To resolve, see [Grant users Kubernetes access](user_access.md).
- There are multiple [`_gitlab_kas` cookies](../../../administration/clusters/kas.md#kubernetes-api-proxy-cookie)
in the browser and sent to KAS. The most likely cause is multiple GitLab instances hosted
on the same site.
For example, `gitlab.com` set a `_gitlab_kas` cookie targeted for `kas.gitlab.com`,
but the cookie is also sent to `kas.staging.gitlab.com`, which causes the error on `staging.gitlab.com`.
To temporarily resolve, delete the `_gitlab_kas` cookie for `gitlab.com` from the browser cookie store.
[Issue 418998](https://gitlab.com/gitlab-org/gitlab/-/issues/418998) proposes a fix for this known issue.
- GitLab and KAS run on different sites. For example, GitLab on `gitlab.example.com` and KAS on `kas.example.com`.
GitLab does not support this use case.

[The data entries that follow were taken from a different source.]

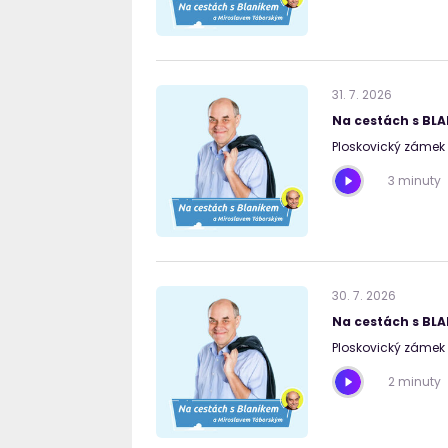
31
.
7
.
2026
Na cestách s BL
Ploskovický zámek 
3 minuty
30
.
7
.
2026
Na cestách s BL
Ploskovický zámek 
2 minuty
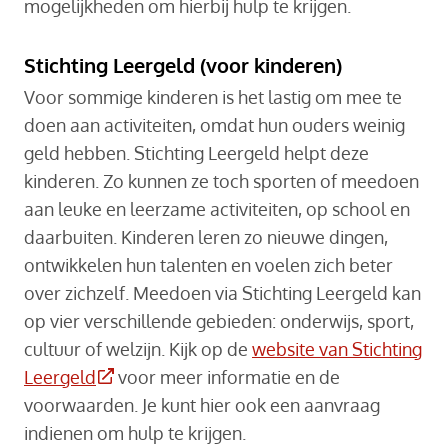
mogelijkheden om hierbij hulp te krijgen.
Stichting Leergeld (voor kinderen)
Voor sommige kinderen is het lastig om mee te
doen aan activiteiten, omdat hun ouders weinig
geld hebben. Stichting Leergeld helpt deze
kinderen. Zo kunnen ze toch sporten of meedoen
aan leuke en leerzame activiteiten, op school en
daarbuiten. Kinderen leren zo nieuwe dingen,
ontwikkelen hun talenten en voelen zich beter
over zichzelf. Meedoen via Stichting Leergeld kan
op vier verschillende gebieden: onderwijs, sport,
cultuur of welzijn. Kijk op de
website van Stichting
(Deze link gaat naar een externe website)
Leergeld
voor meer informatie en de
voorwaarden. Je kunt hier ook een aanvraag
indienen om hulp te krijgen.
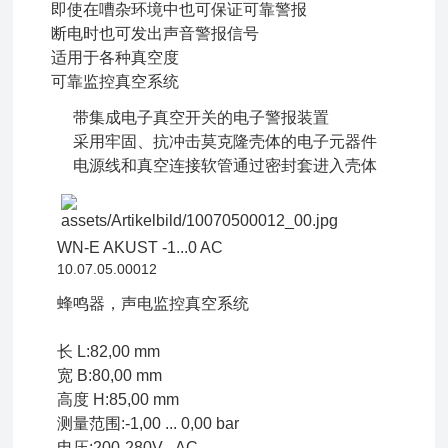
即使在嘈杂环境中也可保证可靠警报
断电时也可发出声音警报信号
适用于各种真空度
可靠监控真空系统
带集成电子真空开关的电子警报装置
采用牢固、抗冲击莫克隆壳体的电子元器件
电源线和真空连接软管通过密封套进入壳体
WN-E AKUST -1...0 AC
10.07.05.00012
蜂鸣器，声电监控真空系统
长 L:82,00 mm
宽 B:80,00 mm
高度 H:85,00 mm
测量范围:-1,00 ... 0,00 bar
电压:200-280V - AC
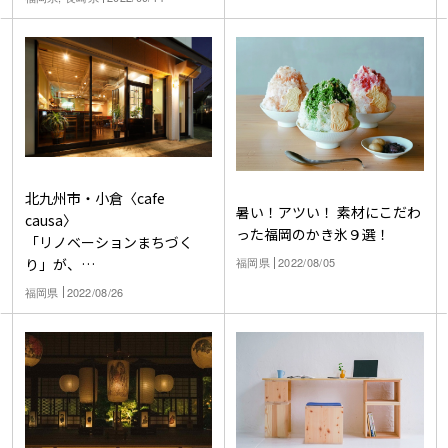
北九州市・小倉〈cafe
暑い！アツい！ 素材にこだわ
causa〉
った福岡のかき氷９選！
「リノベーションまちづく
福岡県
2022/08/05
り」が、
ここから始まる
福岡県
2022/08/26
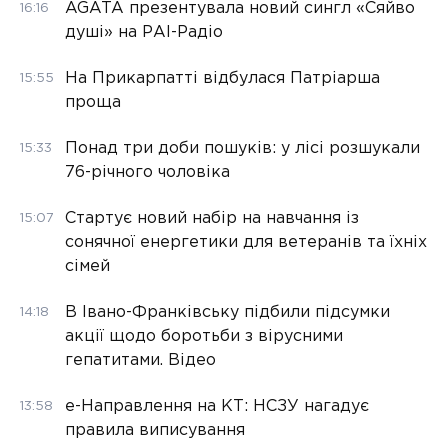
AGATA презентувала новий сингл «Сяйво
16:16
душі» на РАІ-Радіо
На Прикарпатті відбулася Патріарша
15:55
проща
Понад три доби пошуків: у лісі розшукали
15:33
76-річного чоловіка
Стартує новий набір на навчання із
15:07
сонячної енергетики для ветеранів та їхніх
сімей
В Івано-Франківську підбили підсумки
14:18
акції щодо боротьби з вірусними
гепатитами. Відео
е-Направлення на КТ: НСЗУ нагадує
13:58
правила виписування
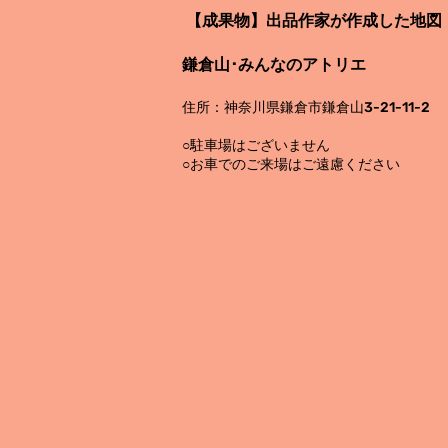
【成果物】
出品作家が作成した地図
鎌倉山･みんなのアトリエ
住所：神奈川県鎌倉市鎌倉山3-21-11-2
○駐車場はございません
○お車でのご来場はご遠慮ください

For details, see [issue 416436](https://gitlab.com/gitlab-org/gitlab/-/issues/416436).
## Agent version mismatch
In GitLab, on the **Agent** tab of the Kubernetes clusters page, you might see
a warning that says `Agent version mismatch: The agent versions do not match each other across your cluster's pods.`
This warning might be caused by an older version of the agent being cached by the agent server for Kubernetes (`kas`).
Because `kas` periodically deletes outdated agent versions, you should wait at least 20 minutes for the agent
and GitLab to reconcile.
If the warning persists, update the agent installed on your cluster.